Fergusson, Ross (2016). Young people, welfare and crime: governing non-participation. Bristol, UK: Policy Press.

URL: http://policypress.co.uk/young-people-welfare-and-...

Abstract

Mass youth unemployment is now endemic and almost ubiquitous in middle-income, rich and poor countries alike. This book re-interprets the changing relationship between young people’s non-participation in education and labour markets, their access to state welfare and their involvement in crime by locating it in historical, political-economic and policy contexts in the UK and internationally before, during and after the Global Financial Crisis. It provides a critical assessment of evidence about the causes of non-participation in academic analysis and in policy-making.
The principal aim of the book is to establish the non-participation-welfare-crime relationship at the centre of critical policy analysis in the fields of social and criminal justice policies as they shape the lives and life-chances of young people.

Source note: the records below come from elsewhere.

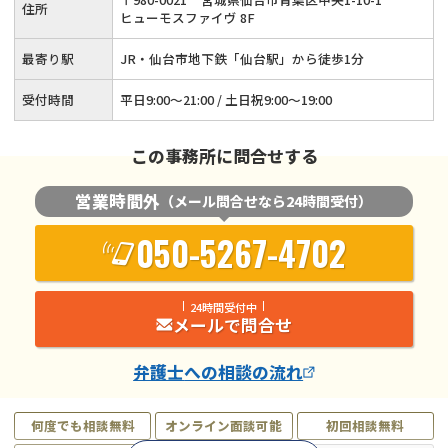
住所
ヒューモスファイヴ 8F
最寄り駅
JR・仙台市地下鉄「仙台駅」から徒歩1分
受付時間
平日9:00～21:00 / 土日祝9:00～19:00
この事務所に問合せする
営業時間外
（メール問合せなら24時間受付）
050-5267-4702
24時間受付中
メールで問合せ
弁護士
への相談の流れ
何度でも相談無料
オンライン面談可能
初回相談無料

It endeavours to circumnavigate the analytical limitations of working within a single tradition of youth studies, and works deliberately across historical separations between policy fields, social science disciplines and theoretical traditions which have, it argues, restricted the development of understanding of the relationship. It queries interpretations founded on dominant analytical approaches and places theories of governance and criminalisation at the centre of analysis.
Part One sets out the context and aims of the book. Part Two focuses on data, research and policy in relation to work, welfare and crime, and on the limitations of the contested analyses they have generated. Part Three introduces two theorists whose work offers new ways of understanding non-participation and its relationship with welfare and crime. Part Four applies these understandings to argue that dominant modes of the governance of non-participation are becoming increasingly criminalising in their effects.